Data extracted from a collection
· · · · · · ·

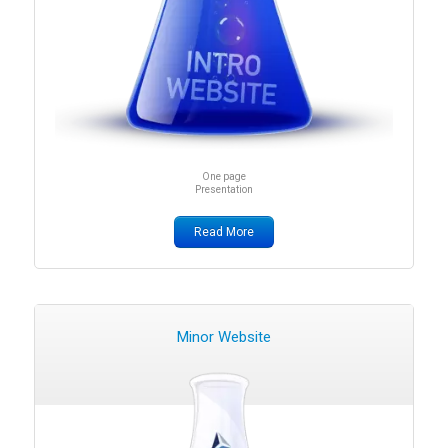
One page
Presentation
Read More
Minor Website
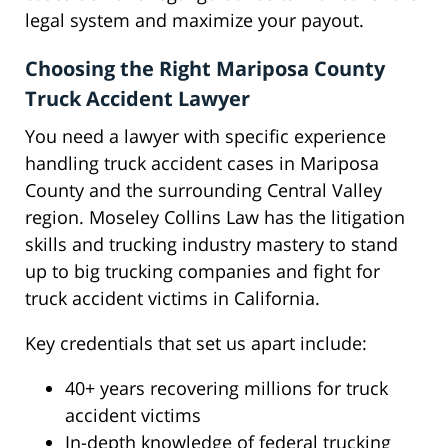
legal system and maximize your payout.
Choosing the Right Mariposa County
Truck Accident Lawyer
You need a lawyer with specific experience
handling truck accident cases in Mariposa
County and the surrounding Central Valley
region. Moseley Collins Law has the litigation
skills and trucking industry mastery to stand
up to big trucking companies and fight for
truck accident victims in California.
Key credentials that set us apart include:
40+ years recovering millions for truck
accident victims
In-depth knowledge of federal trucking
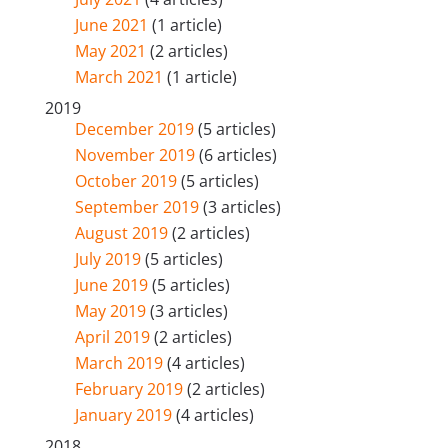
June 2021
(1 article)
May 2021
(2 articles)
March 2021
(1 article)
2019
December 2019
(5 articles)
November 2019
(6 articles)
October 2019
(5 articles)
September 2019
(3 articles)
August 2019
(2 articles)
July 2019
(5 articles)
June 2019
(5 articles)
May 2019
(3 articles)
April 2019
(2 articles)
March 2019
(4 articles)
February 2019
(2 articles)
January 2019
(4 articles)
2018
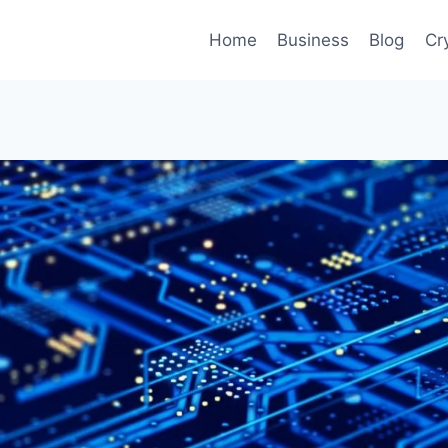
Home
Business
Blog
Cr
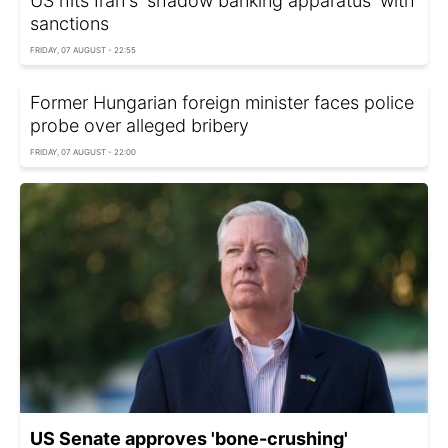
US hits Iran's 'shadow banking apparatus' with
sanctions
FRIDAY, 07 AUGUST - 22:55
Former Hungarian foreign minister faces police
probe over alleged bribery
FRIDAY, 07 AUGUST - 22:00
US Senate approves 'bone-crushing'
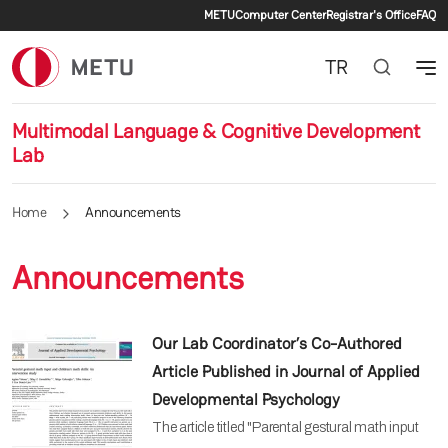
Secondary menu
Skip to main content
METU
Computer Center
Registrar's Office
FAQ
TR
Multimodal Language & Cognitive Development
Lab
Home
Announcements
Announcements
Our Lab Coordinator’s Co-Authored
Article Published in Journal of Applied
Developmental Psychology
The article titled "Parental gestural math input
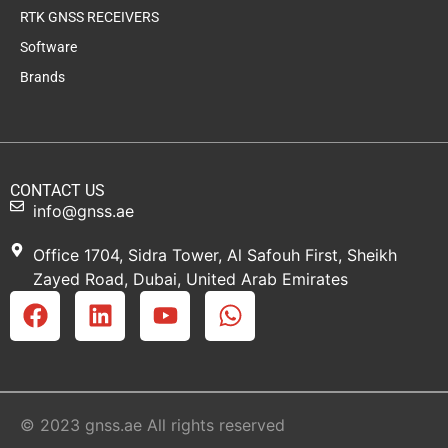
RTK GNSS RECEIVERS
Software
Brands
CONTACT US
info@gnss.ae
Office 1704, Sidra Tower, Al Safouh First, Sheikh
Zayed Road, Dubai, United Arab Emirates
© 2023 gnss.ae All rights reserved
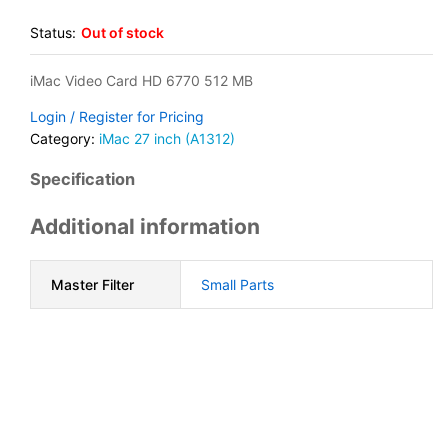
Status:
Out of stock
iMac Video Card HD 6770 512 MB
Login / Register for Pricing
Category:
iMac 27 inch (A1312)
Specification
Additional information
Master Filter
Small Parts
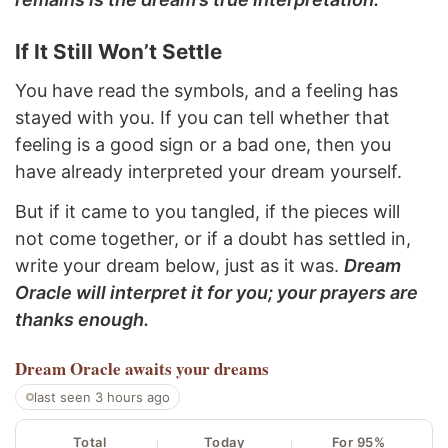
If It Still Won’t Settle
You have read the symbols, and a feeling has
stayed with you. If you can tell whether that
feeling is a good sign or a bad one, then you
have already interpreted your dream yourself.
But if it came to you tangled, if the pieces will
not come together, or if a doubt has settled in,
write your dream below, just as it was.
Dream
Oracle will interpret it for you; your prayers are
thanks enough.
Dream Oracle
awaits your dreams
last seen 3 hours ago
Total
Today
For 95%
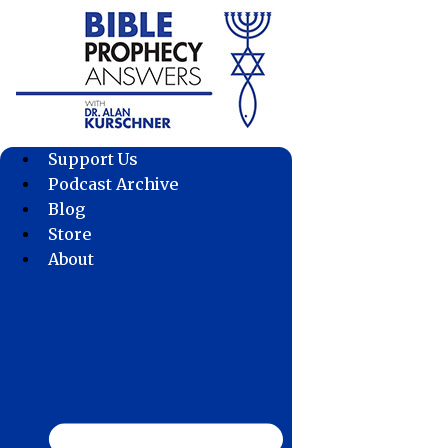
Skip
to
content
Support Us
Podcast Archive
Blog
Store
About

· · · · · · ·

§ **AIM OF THE TASK**:
Would you set down the entries exactly as given, minus their pictures?

§ **SOLUTION**:
One page
Presentation
Read More
Minor Website
legal system and maximize your payout.
Choosing the Right Mariposa County
Truck Accident Lawyer
You need a lawyer with specific experience
handling truck accident cases in Mariposa
County and the surrounding Central Valley
region. Moseley Collins Law has the litigation
skills and trucking industry mastery to stand
up to big trucking companies and fight for
truck accident victims in California.
Key credentials that set us apart include:
40+ years recovering millions for truck
accident victims
In-depth knowledge of federal trucking
June 2021
(1 article)
May 2021
(2 articles)
March 2021
(1 article)
2019
December 2019
(5 articles)
November 2019
(6 articles)
October 2019
(5 articles)
September 2019
(3 articles)
August 2019
(2 articles)
July 2019
(5 articles)
June 2019
(5 articles)
May 2019
(3 articles)
April 2019
(2 articles)
March 2019
(4 articles)
February 2019
(2 articles)
January 2019
(4 articles)
2018
Home
Business
Blog
Cr
US hits Iran's 'shadow banking apparatus' with
sanctions
FRIDAY, 07 AUGUST - 22:55
Former Hungarian foreign minister faces police
probe over alleged bribery
FRIDAY, 07 AUGUST - 22:00
US Senate approves 'bone-crushing'
Secondary menu
Skip to main content
METU
Computer Center
Registrar's Office
FAQ
TR
Multimodal Language & Cognitive Development
Lab
Home
Announcements
Announcements
Our Lab Coordinator’s Co-Authored
Article Published in Journal of Applied
Developmental Psychology
The article titled "Parental gestural math input
RTK GNSS RECEIVERS
Software
Brands
CONTACT US
info@gnss.ae
Office 1704, Sidra Tower, Al Safouh First, Sheikh
Zayed Road, Dubai, United Arab Emirates
© 2023 gnss.ae All rights reserved
Status:
Out of stock
iMac Video Card HD 6770 512 MB
Login / Register for Pricing
Category:
iMac 27 inch (A1312)
Specification
Additional information
Master Filter
Small Parts
If It Still Won’t Settle
You have read the symbols, and a feeling has
stayed with you. If you can tell whether that
feeling is a good sign or a bad one, then you
have already interpreted your dream yourself.
But if it came to you tangled, if the pieces will
not come together, or if a doubt has settled in,
write your dream below, just as it was.
Dream
Oracle will interpret it for you; your prayers are
thanks enough.
Dream Oracle
awaits your dreams
last seen 3 hours ago
Total
Today
For 95%
Skip
to
content
Support Us
Podcast Archive
Blog
Store
About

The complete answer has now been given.